- ナノ -



胸一杯に朝の清々しい空気を吸い込む。照りつける太陽の日差しは眩しく、俺は目を細めながら口元を上げた。真新しい防護ベストに身を包んだ俺は、昨日の夜からずっと緩む頬が抑えられない。こんな顔をジェイクあたりに見られでもしたら、100%バカにされる。

いやでも、ずっと思い描いていた夢が叶ったんだ。少しくらいデレきった気持ちの悪い顔をしたって良いじゃないか。

右手をぐいっと上へと伸ばしてから、一度ぐるりと腕を回す。よし、問題なし。義手の感度は充分だ。

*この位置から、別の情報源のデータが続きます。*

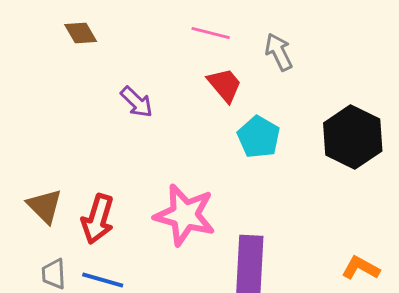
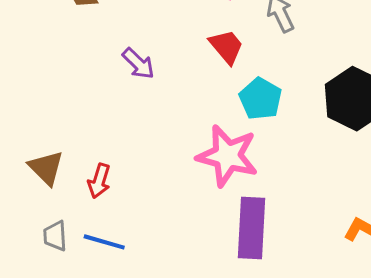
pink star: (185, 215) -> (227, 156), moved
red arrow: (98, 219) -> (99, 181), size x0.7

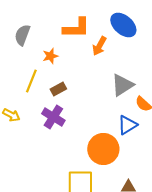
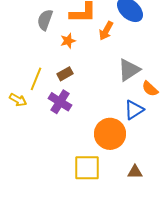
gray semicircle: (22, 35) -> (45, 20), moved
orange star: (50, 56) -> (68, 41), moved
yellow line: (31, 81) -> (36, 79), moved

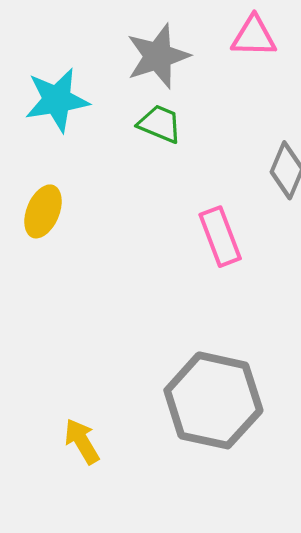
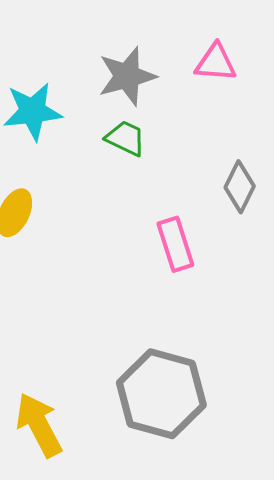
yellow arrow: (82, 441) -> (39, 425), size x1.5

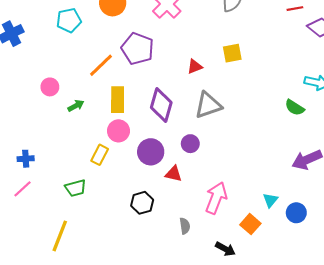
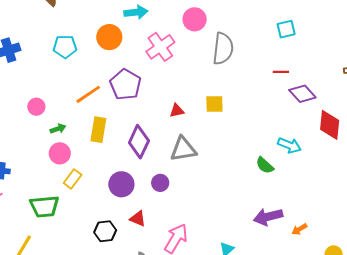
pink circle: (118, 131) -> (60, 153), moved
red triangle: (174, 174) -> (138, 219), moved
green trapezoid: (76, 188) -> (44, 207), size x1.4

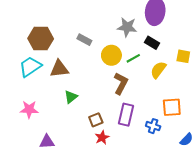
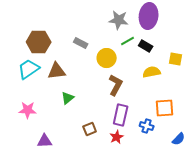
gray star: (127, 27) -> (119, 20), moved
green line: (133, 58) -> (128, 41), moved
yellow semicircle: (158, 70) -> (152, 72), turned 42
brown square: (96, 120) -> (90, 129), moved
red star: (102, 138) -> (117, 137), moved

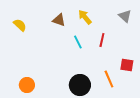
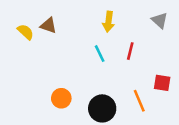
yellow arrow: (85, 17) -> (109, 22), turned -133
brown triangle: (59, 20) -> (49, 25), moved
orange circle: (27, 85) -> (61, 98), moved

さて、と──モバイルで時刻を確認した。そろそろ時間だ。初任務だから、時刻くらいはきちんとしなくては。
ぺちんと両頬を叩いて気合いをいれ、緩む顔を抑えてまっすぐ前を見て歩きだす。

──カランカラン

ドアを開けると来客を示すベルが鳴った。それに気付いた店主が「いらっしゃい」と挨拶をする。ナツキはそれに軽く会釈を返して、一人ランチを楽しむ男の背後に忍び寄った。
焼けた肉の香ばしい匂いが鼻を擽る。美味しそうなステーキが男の肩越しに見えて、涎が出そうになった。

いけないいけない。任務に集中しなくちゃ。

自分を律し、努めて落ち着いて口を開いた。

「お、お食事中失礼します、レッドフィールド隊長。本部より指令ですので、至急来ていただけますでしょうか?」

緊張で吃音してしまったが、我ながら上手く言えた。"レッドフィールド隊長"なんて何だかよそよそしくて慣れない。ナツキに気付かず「あぁ、分かった」と返事をしてクリスが立ち上がった。此方を見た時のクリスの反応を想像してまた頬が緩むのを感じながら、敬礼をしてその瞬間を待つ。

「……ナツキ……?」

振り返ったクリスの表情が可笑しくて、ナツキはにまりと笑った。

「初めまして。つい最近BSAAに入隊したナツキです。どうぞよろしくお願いします」

わざとらしい挨拶をして、俺は石化しているクリスに右手を差し出した。右肩にはBSAAを示すワッペンが貼り付いている。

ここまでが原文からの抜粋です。